Data dependent lane conflicts

48 views
Skip to first unread message

Lars Friend

unread,
Jul 18, 2020, 8:23:36 PM7/18/20
to Intel SPMD Program Compiler Users
Hello All,

    I'm new to the ispc mailing list but I've been following the project itself with great interest since its first public release.  I've been interested in using SIMD parallelism for years at this point (since I read the first public spec for the AVX2 instruction set) and have a particular interest in using them to more efficiently perform tasks which, while inherently parallel, fall outside the computation-heavy-inner-loop category which, as low-hanging fruit, received the most initial attention as CPUs began to include wider and more general SIMD units.

    Does anyone know if there is a way to induce ispc to emit the vpconflictd instruction (or its equivalent on targets without such an instruction)?  If not, I think it would be a worthwhile thing to add to the Cross-Program Instance Operations already supported, in the form of a function that, given a varying parameter, would return a lanemask of "conflicting" lower-numbered lanes.

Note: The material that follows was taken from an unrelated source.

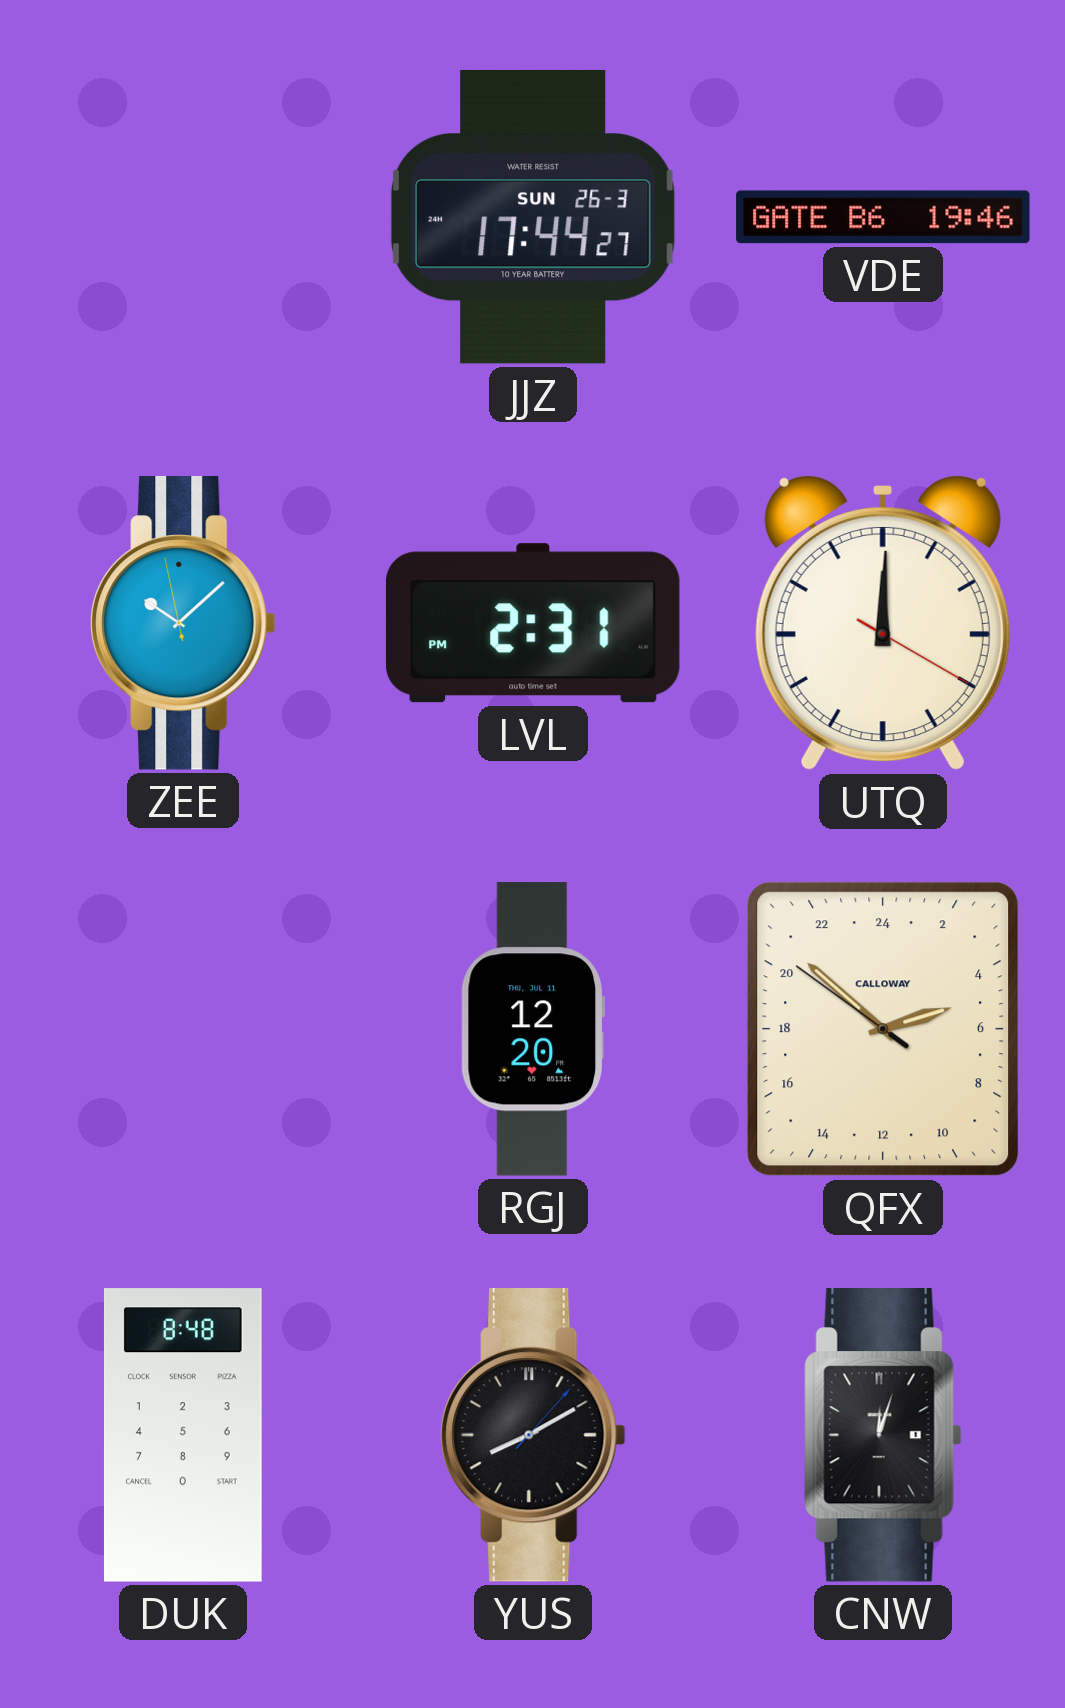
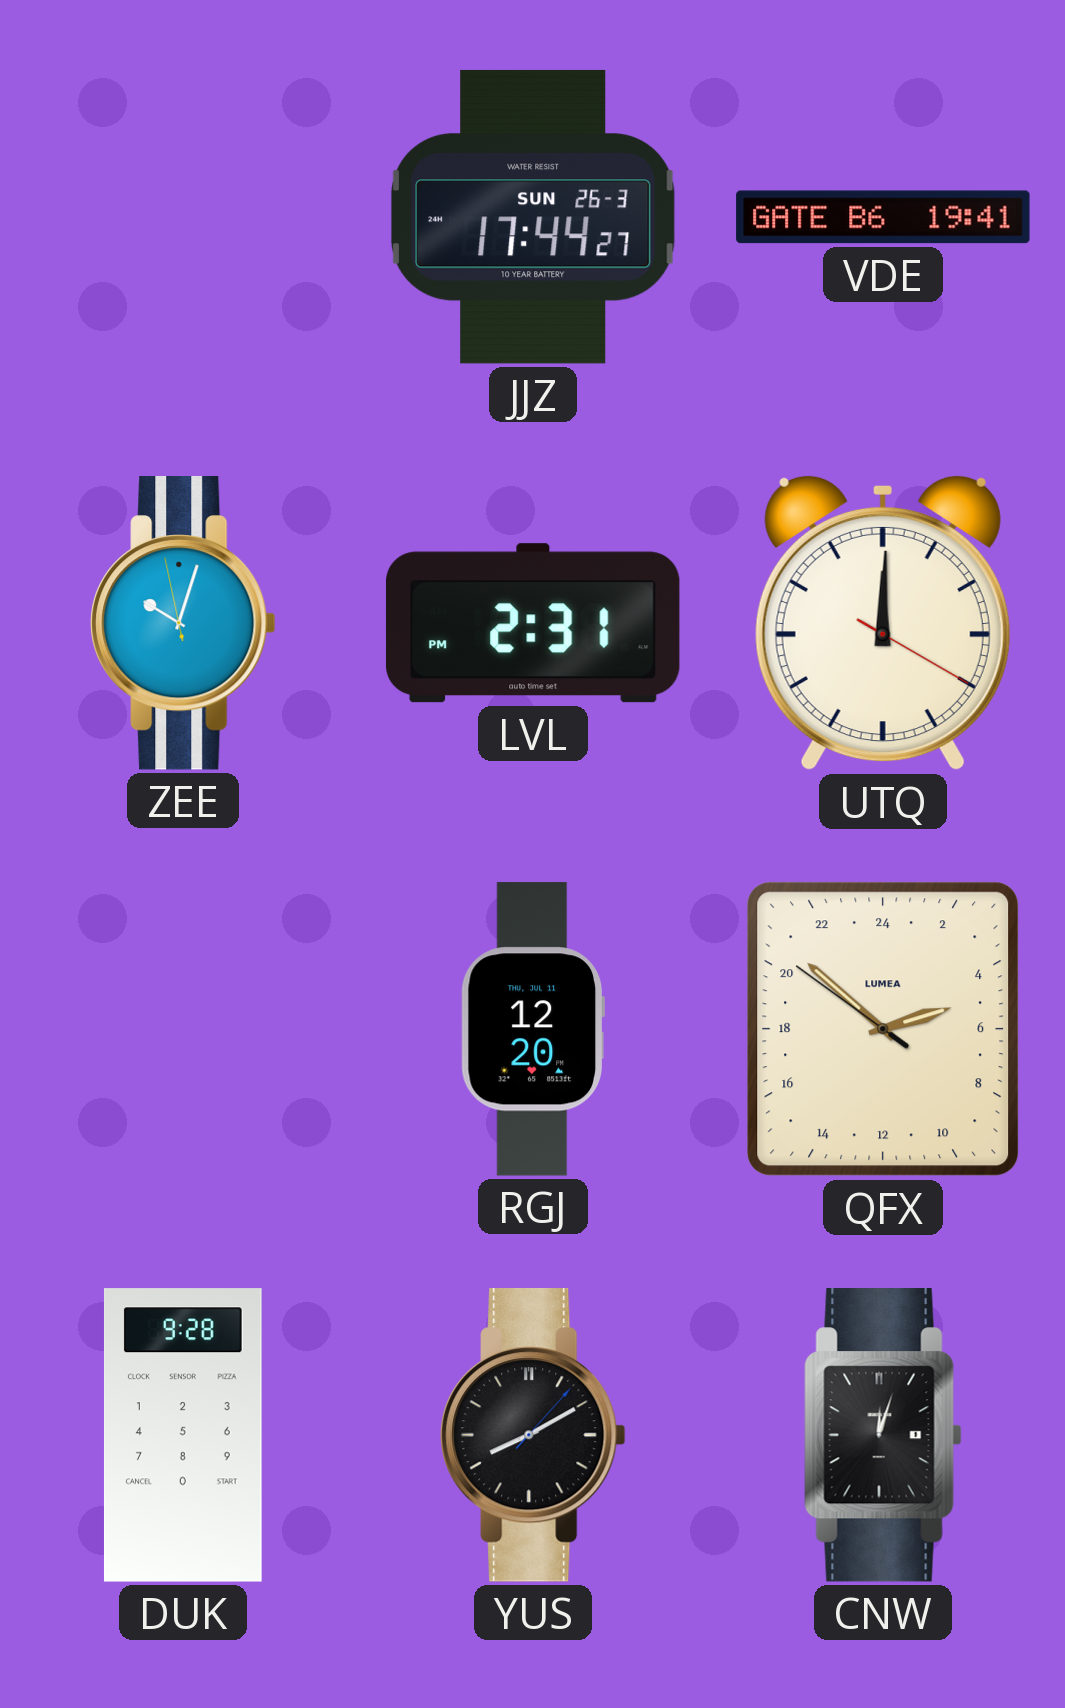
VDE: 19:46 -> 19:41
ZEE: 10:07 -> 10:02
QFX brand: CALLOWAY -> LUMEA
DUK: 8:48 -> 9:28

    In particular, the SPMD model is particularly attractive for realizing significant performance gains for certain class of problem where the core activity involves pulling incoming events off a queue, looking up the correct state machine instance, and processing the event in the context of its state machine instance, potentially producing an output event and generally updating the state machine instance as a result.  Some practical examples of this type of problem are:
  • Packet processing (where the state machine that is looked up and updated may be the connection the packet belongs to for instance).
  • Simulations (where the state machine instances could be the individual agents whose behavior the simulation models).
  • Scanning streams of events for specified patterns (where each state machine instance is a potential match-in-progress).
  • and many more...
    One peculiarity about this class of applications is that while they are almost "embarrassingly parallel" there is the problem of data dependent resource conflicts; If you're processing packets, for instance, and you have thousands of active connections most of the time you can grab the next eight packets off the queue and each will belong to a different connection (thus they can be processed completely in parallel).  Sometimes, however rarely, you will grab the next eight packets off the queue and discover that two of them belong to the same connection and thus they must be serialized with respect to one another to avoid incorrect results (i.e. the state machine for that connection must be updated with the result of processing the first packet before attempting to process the second packet since the first packet may initiate a state transition that fully changes the context in which the second must be evaluated).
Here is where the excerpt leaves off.